Tours

[Il l’ouvre] Vidéo-verbalisation à Tours : « C’est du temps en moins contre la délinquance »

L’opposition réagit à la nouvelle mesure de la mairie.

Et voici le premier grand débat politique tourangeau du début de l’année 2021 : dès le 18 janvier, la ville de Tours aura la possibilité de verbaliser à distance les voitures mal garées sur des trottoirs, des places dédiées aux personnes à mobilité réduite ou encore des accès pompiers. Ça se fera depuis son Centre de Supervision Urbain situé près du Château : les agents pourront surveiller une trentaine de zones du centre-ville (Les Halle,s la gare, Colbert...) via les caméras de surveillance déjà installées, et envoyer un PV pour des véhicules stationnant trop longtemps à un endroit non prévu pour ça (la mairie indique qu’il y aura une tolérance de 5 minutes). Tarif de l’amende : 135€ (à noter que la grande majorité de la somme va à l’Etat, la ville et l’agglo n’en récupèrent qu’une petite partie).

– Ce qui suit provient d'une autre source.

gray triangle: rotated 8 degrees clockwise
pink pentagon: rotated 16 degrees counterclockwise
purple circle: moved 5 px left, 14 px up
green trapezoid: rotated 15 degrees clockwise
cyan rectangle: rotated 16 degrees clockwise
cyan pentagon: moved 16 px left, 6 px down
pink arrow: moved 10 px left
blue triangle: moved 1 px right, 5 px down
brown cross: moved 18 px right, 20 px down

Cette annonce déplait particulièrement à l’ancien adjoint au maire chargé de la sécurité, Olivier Lebreton. Il a quitté son poste après la défaite aux élections municipales de 2020 mais reste dans l’opposition au conseil municipal. Selon l’élu, « après la fermeture du Pont Wilson aux voitures sans concertation et après le refus de la gratuite du stationnement pendant le deuxième confinement c’est la guerre qui continue. Emmanuel Denis a désigné son ennemi : c’est la voiture. »

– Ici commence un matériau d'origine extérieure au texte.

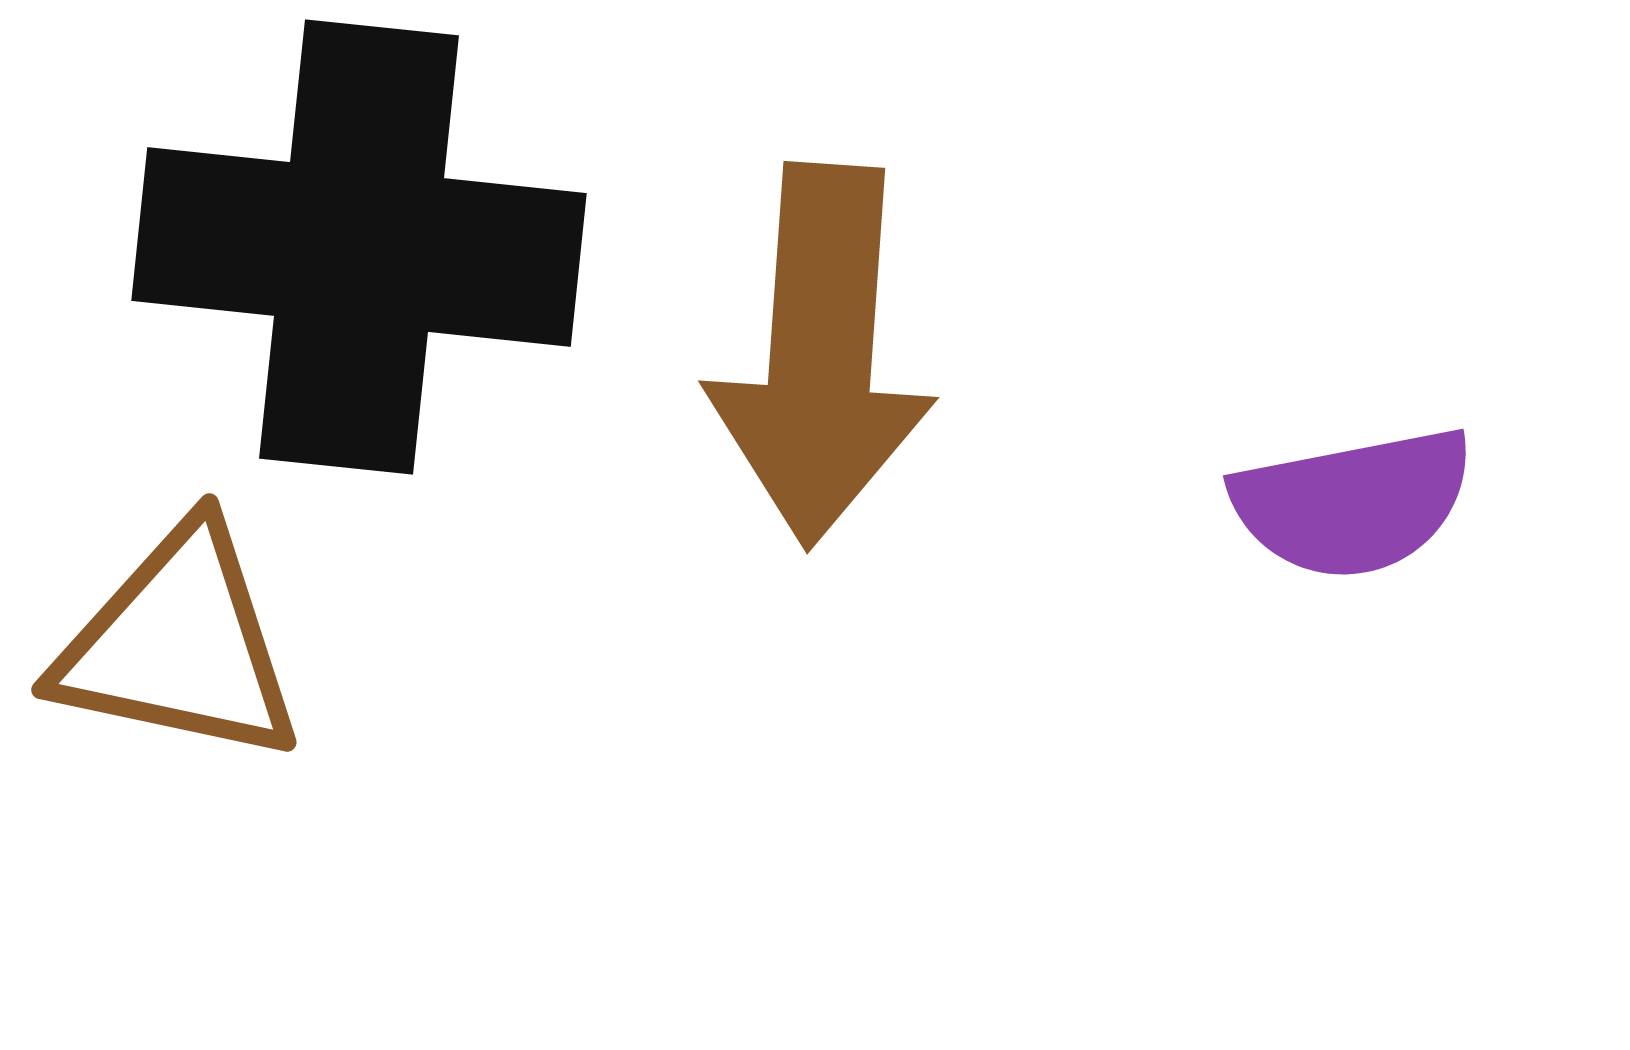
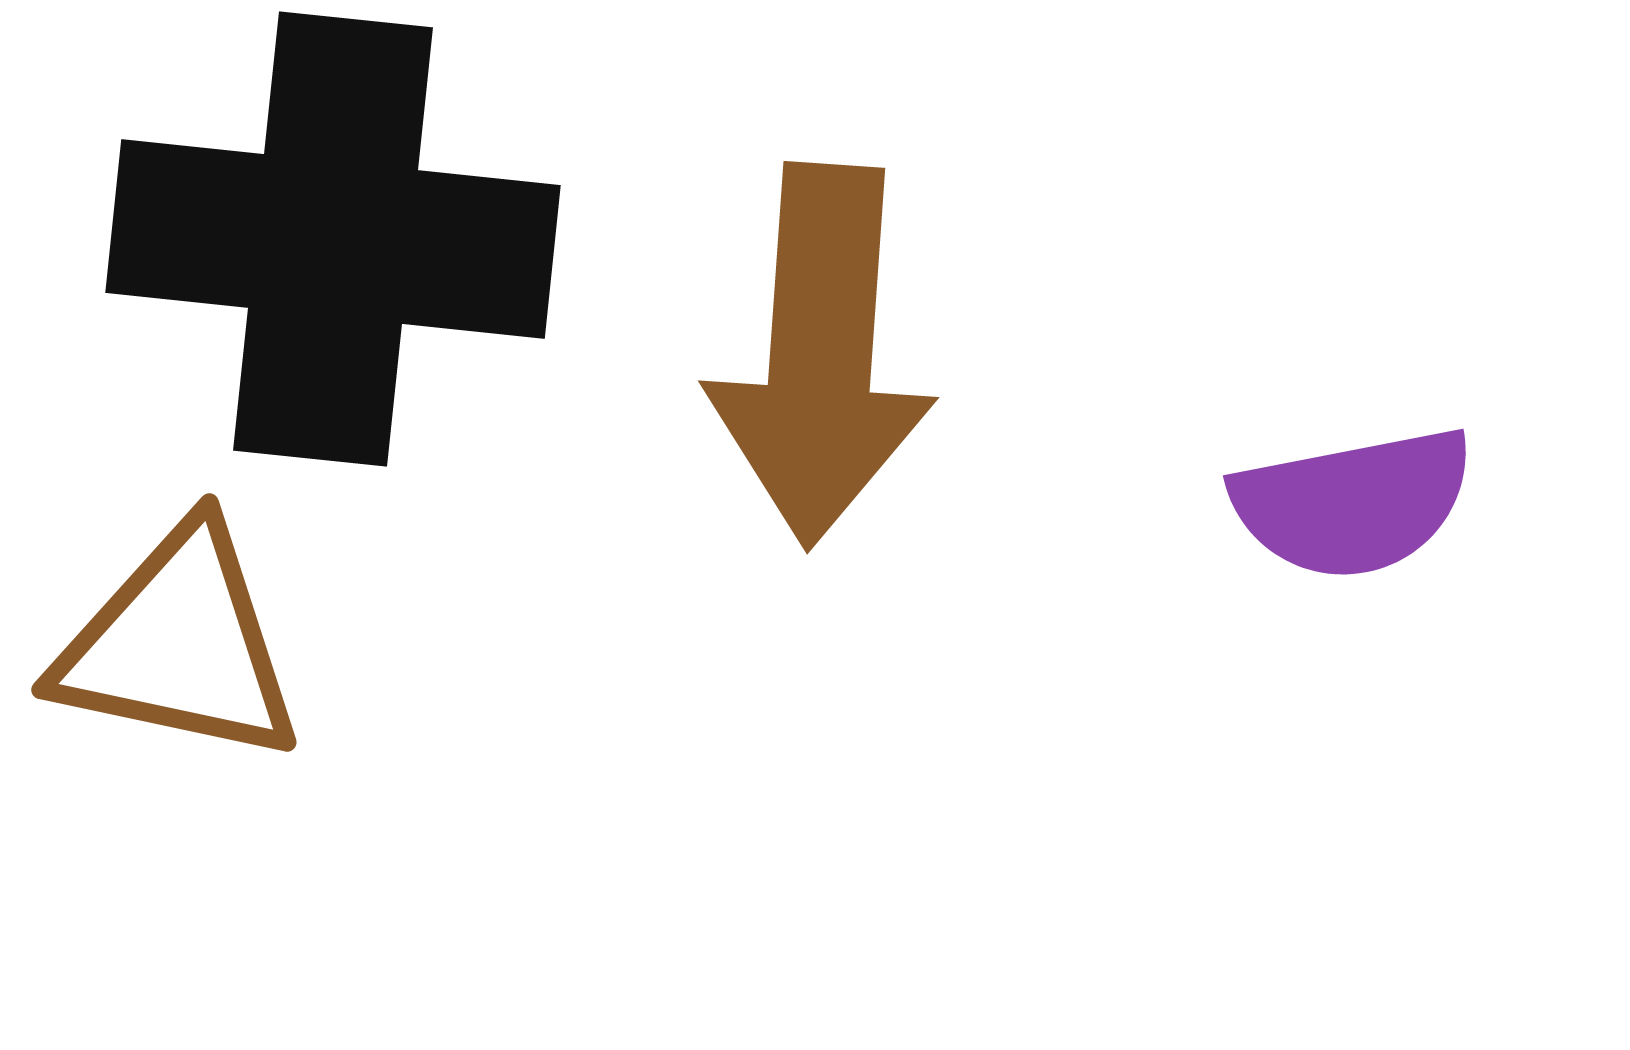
black cross: moved 26 px left, 8 px up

Si Olivier Lebreton reconnait qu’il est « légitime » de verbaliser des véhicules en infraction, « la police municipale le faisait déjà. Quand ils identifiaient ces situations, ils pouvaient échanger avec les personnes concernées, notamment sur les marchés. Là, on déshumanise le travail. Les agents resteront derrière leur caméra. Le résultat c’est que les gens ne viendront plus à Tours car ils auront peur de la contravention. Ils iront à La Petite Arche ou Ma Petite Madelaine » De son côté la mairie de Tours explique qu’il y avait beaucoup de signalements pour voitures mal garées (plus de 7 000 en 2020) mais au final peu de contraventions, sans donner le chiffre.

Avec cette mesure, le membre du groupe Tours Nous Rassemble craint également que la police municipale passe désormais plus de temps à cette nouvelle tâche qu’à repérer des actes de délinquance :

« Les services de la ville en parlaient mais vous avons toujours refusé la vidéo-verbalisation car la priorité c’était de se concentrer sur les crimes et les délits en flagrant délit ou encore prévenir les agressions ce dont le procureur se félicitait. Là il y a un dévoiement total de la vidéo-protection, c’est du temps en moins contre la délinquance. La priorité devient la chasse à ceux qui se garent mal, la nôtre c’était de lutter contre les agressions. Je crains maintenant la reprise des rodéos et des trafics. »

Rappelons néanmoins que en cas de plainte la police nationale et la justice peuvent toujours réclamer des images issues des caméras de la ville de Tours. La municipalité indique de son côté que ses agents n’auront pas pour seule tâche de surveiller le stationnement gênant, ce sera une mission parmi d’autres.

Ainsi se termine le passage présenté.